Our state government continues to possess massive revenue overages at a time taxpayers are having to stretch their dollars further amid higher prices in our current economy.
A new economic forecast issued by Minnesota Management & Budget this week projects a $9.3 billion biennial surplus. That dollar figure is $1.5 billion more than the already large $7.7 billion surplus projected in November.
This surplus of nearly $10 billion represents a great opportunity to deliver historic, permanent tax relief to Minnesotans. Tax relief should be our top focus the rest of this session, and we can start by eliminating the state tax on Social Security and acting to prevent businesses from suffering higher unemployment insurance rates in mid-March as currently scheduled.
It is unfortunate to see little to no progress is being made in the House on rectifying the unemployment tax issue with that March 15 deadline for legislation to be enacted drawing nearer. The Senate already overwhelmingly passed its UI bill a couple of weeks ago on a bipartisan vote. Gov. Walz, House Republicans, Senate Republicans, and Senate Democrats all support full UI relief.
The hang-up appears to be in the House, where the majority has not come forward with a clean bill that fully solves the issue and instead seems to be leveraging this bill against other, unrelated subjects.
Time is short and it would be a great injustice for the House majority to let this deadline pass without acting. A recent newspaper article provides some anecdotal projections showing this would result in tax increases in the tens of thousands of dollars for Minnesota businesses – costs that ultimately would be passed along to consumers.

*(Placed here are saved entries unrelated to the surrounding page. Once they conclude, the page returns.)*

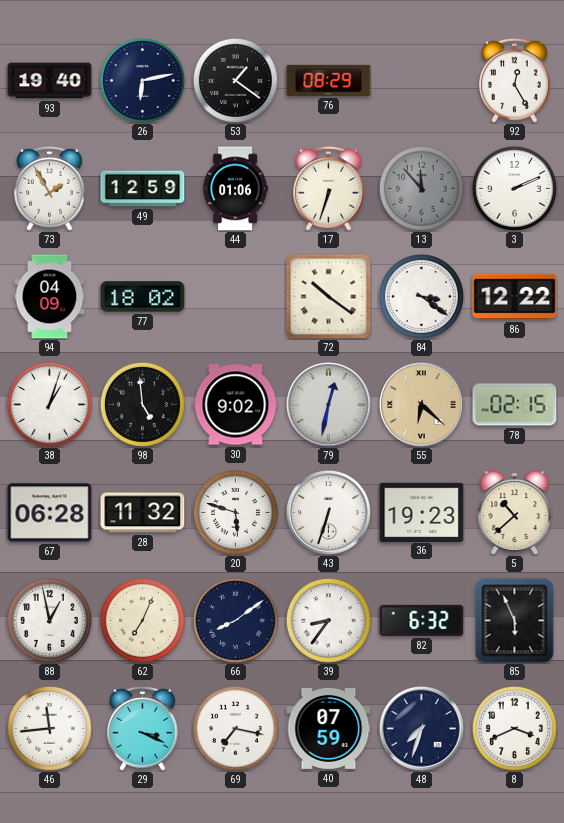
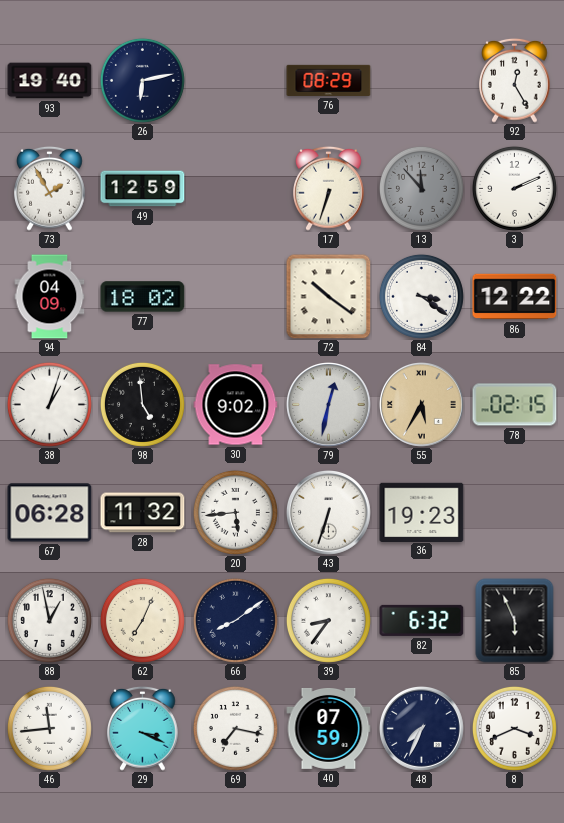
53: 1:21 -> none
44: 01:06 -> none
55: 6:22 -> 5:35
20: 5:48 -> 5:44
5: 10:38 -> none
48: 7:33 -> 7:34
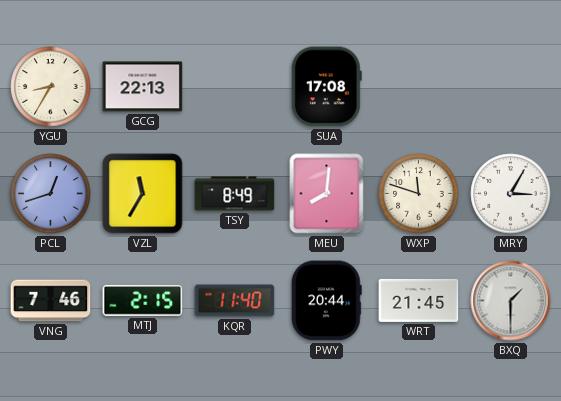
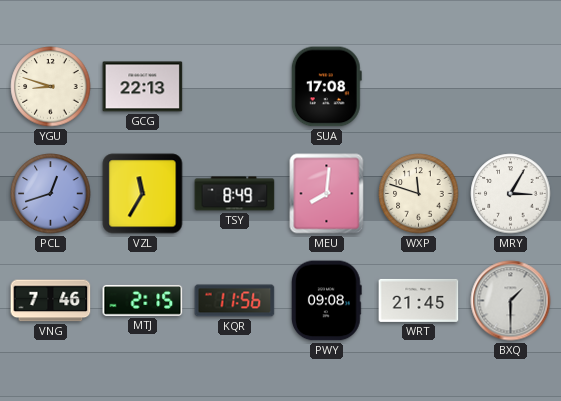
YGU: 8:35 -> 8:48
KQR: 11:40 -> 11:56
PWY: 20:44 -> 09:08
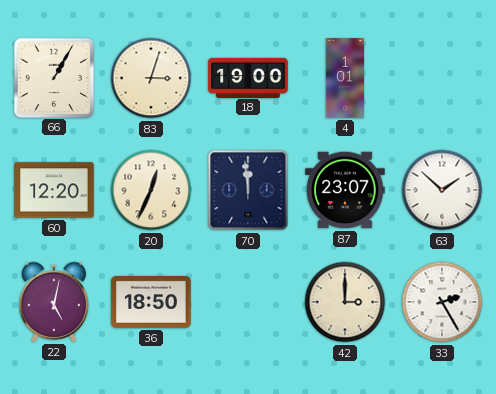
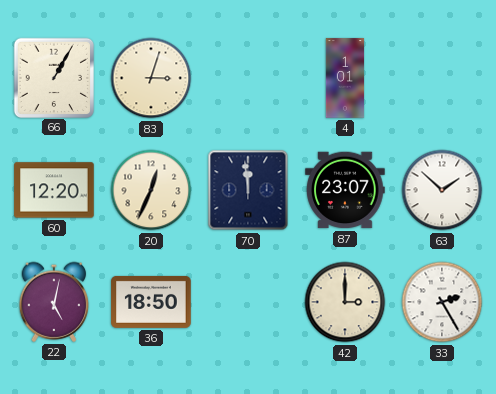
18: 19:00 -> none
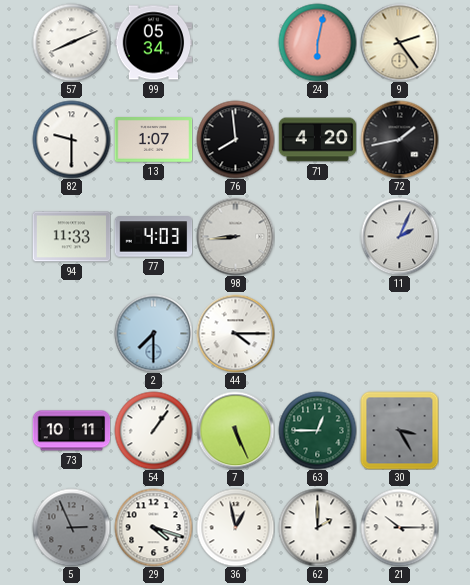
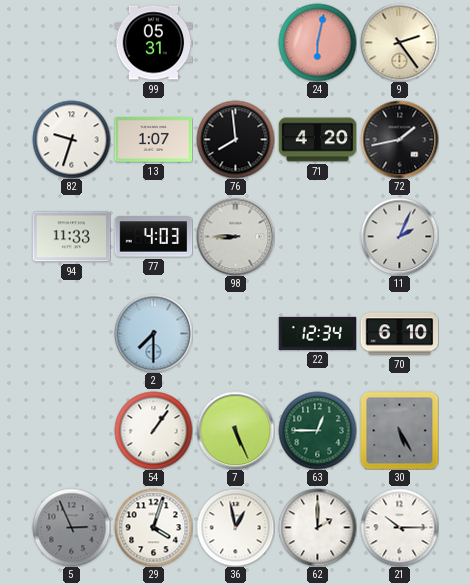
57: 8:11 -> none
99: 05:34 -> 05:31
82: 9:30 -> 9:33
98: 8:44 -> 8:45
44: 4:15 -> none
22: none -> 12:34
70: none -> 6:10
73: 10:11 -> none
30: 3:25 -> 5:25
29: 4:18 -> 4:03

The state has a massive surplus and people already are suffering 40-year price increases in today’s rocky economy. Let’s pass a clean UI bill and put this issue behind us.
In other news, House Republicans this week unveiled a package of bills to address 2022 public safety priorities. The series of measures focuses on three key areas: crime prevention and accountability for criminals; police recruitment and retention; and holding the criminal justice system accountable.
Minnesotans expect and deserve better public safety than we’ve seen during the current wave of violent crimes in our state. This package will help make our streets safer and I may take a closer look at what is included in an upcoming letter.
On a final note, I continue working closely with capital investment proposals as the House minority lead on this subject. Two bills I have authored – one for a Camp Courage project in Annandale and another to deliver much-needed affordable workforce housing to Meeker County – recently received positive hearings and remain in the mix for consideration this session.